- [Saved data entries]
- - -

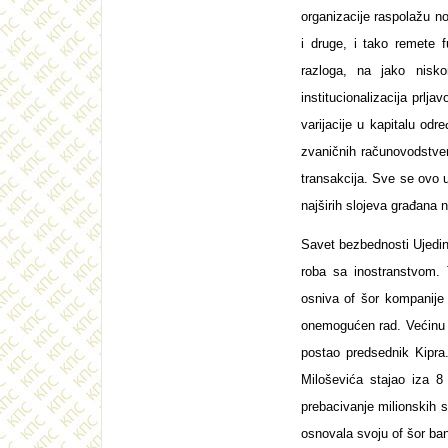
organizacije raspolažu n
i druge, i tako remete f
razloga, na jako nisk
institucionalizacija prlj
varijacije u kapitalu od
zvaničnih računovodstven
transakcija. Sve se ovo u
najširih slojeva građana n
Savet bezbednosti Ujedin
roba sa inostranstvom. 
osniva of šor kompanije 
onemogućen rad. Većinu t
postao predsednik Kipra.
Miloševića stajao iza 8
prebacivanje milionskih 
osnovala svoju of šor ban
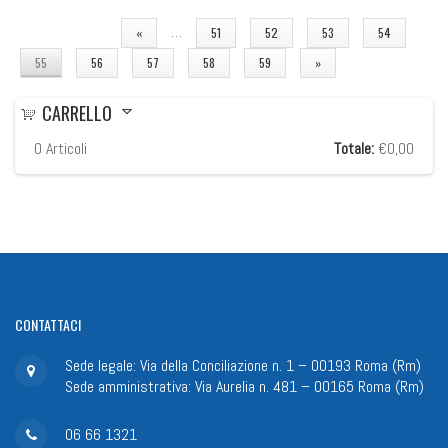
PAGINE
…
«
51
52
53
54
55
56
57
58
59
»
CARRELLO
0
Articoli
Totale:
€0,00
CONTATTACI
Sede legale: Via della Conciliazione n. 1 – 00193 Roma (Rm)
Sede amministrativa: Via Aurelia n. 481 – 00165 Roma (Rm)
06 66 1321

- - -

- [TASK ITEM]
Since pictures are not part of the copy, set down only the remaining data exactly.

- [REPLY]
organizacije raspolažu n
i druge, i tako remete f
razloga, na jako nisk
institucionalizacija prlj
varijacije u kapitalu od
zvaničnih računovodstven
transakcija. Sve se ovo u
najširih slojeva građana n
Savet bezbednosti Ujedin
roba sa inostranstvom. 
osniva of šor kompanije 
onemogućen rad. Većinu t
postao predsednik Kipra.
Miloševića stajao iza 8
prebacivanje milionskih 
osnovala svoju of šor ban
PAGINE
…
«
51
52
53
54
55
56
57
58
59
»
CARRELLO
0
Articoli
Totale:
€0,00
CONTATTACI
Sede legale: Via della Conciliazione n. 1 – 00193 Roma (Rm)
Sede amministrativa: Via Aurelia n. 481 – 00165 Roma (Rm)
06 66 1321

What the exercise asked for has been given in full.